Le bisphénol A est une molécule utilisée dans les plastiques alimentaires. © DR
Le bisphénol A est une molécule utilisée dans les plastiques alimentaires. © DR

Créé en 1891, le bisphénol A (ou BPA ou 4,4'-(propan-2-ylidène)diphénol, ou p, p'-isopropylidène bisphénol) est un composé organique aromatique artificiel de formule C15H16O2, constitué de deux phénols liés par un équivalent propane.

Il possède des propriétés similaires à l’œstrogène et fut à ce sujet très étudié dans les années 1930. En effet, il possède la capacité de se fixer (1.000 fois moins efficacement que la molécule naturelle) sur le récepteur alpha des œstrogènes, ce qui aurait pu mener à son utilisation dans le rôle d’œstrogène de synthèse.

Finalement détourné de son rôle premier suite à la découverte de molécules encore plus efficaces, il fut utilisé dès les années 1960 dans la fabrication de plastiques et de résines, où il est associé à d’autres substances chimiques.

Utilisation du bisphénol A dans les emballages plastiques

Ainsi, on retrouve du bisphénol A dans un grand nombre de produits, comme dans les CD, les lunettes de soleil, les tickets de caisse, mais aussi les emballages alimentaires : bouteilles recyclables, biberons (le bisphénol A est interdit dans les biberons en Europe depuis lété 2011), vaisselle (assiettes et tasses). Des résidus de BPA se retrouvent également dans des résines époxy utilisées pour fabriquer des films de protection dans les canettes et certaines boîtes de conserve.

Le BPA peut migrer en petites quantités dans les aliments et les boissons stockées dans des matériaux qui contiennent cette substance, surtout lors du chauffage du plastique (où le polymère qui le compose, sous l'effet de la température, libère une partie du bisphénol A). Ainsi, l’exposition journalière moyenne est estimée à 7 microgrammes de BPA par adulte et par jour, et 90 % des adultes testés ont des traces de bisphénol A dans leurs urines.

 
Les biberons européens sont désormais sans bisphénol. © Sfar, Flickr, CC by-nc-nd 2.0

Risques pour la santé

Le bisphénol A fait l’objet de beaucoup d’études scientifiques concernant ses effets sur la santé, qui ont souvent donné des résultats contradictoires. Malgré tout, son action sur le récepteur alpha des œstrogènes lui confère une action hormonale possible, et permet de le classer dans la catégorie des perturbateurs endocriniens

Des études effectuées sur des rats ou des souris ont montré des effets néfastes sur la reproduction, sur les intestins, le cœur, voire sur le développement embryonnaire. Toutefois, il existe des différences majeures entre les espèces de rongeurs et l’Homme sur la façon dont le BPA est assimilé par l’organisme et il n’est donc pas pertinent de transposer les résultats d’une espèce à l’autre. Chez l’Homme, le bisphénol est rapidement éliminé par les urines (en 4 à 5 heures) et ne s’accumule vraisemblablement pas, excepté chez les fœtus et les nourrissons. 

Règlementations

Le manque de rigueur de certaines études ne permet pas de conclure avec certitude sur les risques réels de la molécule. L’Autorité européenne de sécurité des aliments (Efsa) a néanmoins établi une dose journalière tolérable (DJT) de 0,05 milligramme par kilogramme de poids corporel pour le BPA, suivant la dose estimée comme n'ayant aucun effet chez l'animal. Actuellement, le bisphénol A n’est plus autorisé dans les biberons européens, mais reste autorisé dans d’autres emballages alimentaires.

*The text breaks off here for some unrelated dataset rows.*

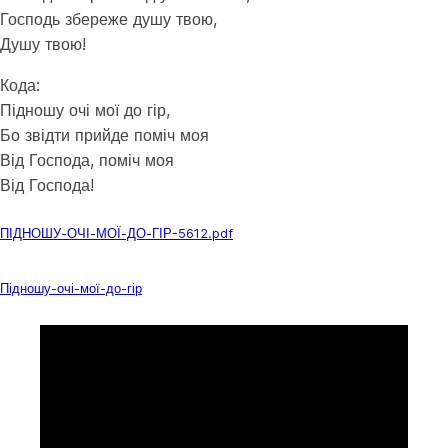
Господь збереже душу твою,
Душу твою!
Кода:
Підношу очі мої до гір,
Бо звідти прийде поміч моя
Від Господа, поміч моя
Від Господа!
Download
ПІДНОШУ-ОЧІ-МОЇ-ДО-ГІР-5612.pdf
Завантажити
Підношу-очі-мої-до-гір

Des alternatives au bisphénol A ?

Le bisphénol A préserve la souplesse du PVC (polychlorure de vinyle) et évite que les plastiques ne se cassent lors des chocs. Les industriels qui ont la volonté de modifier la composition de leurs plastiques doivent donc trouver des molécules aux mêmes propriétés, ou accepter de commercialiser des produits moins résistants.

Ces dernières années, le bisphénol A a beaucoup fait parler de lui, avec ses détracteurs et ses défenseurs. Retour sur le fil d’actualité mouvementé de cette molécule aux effets encore bien mystérieux…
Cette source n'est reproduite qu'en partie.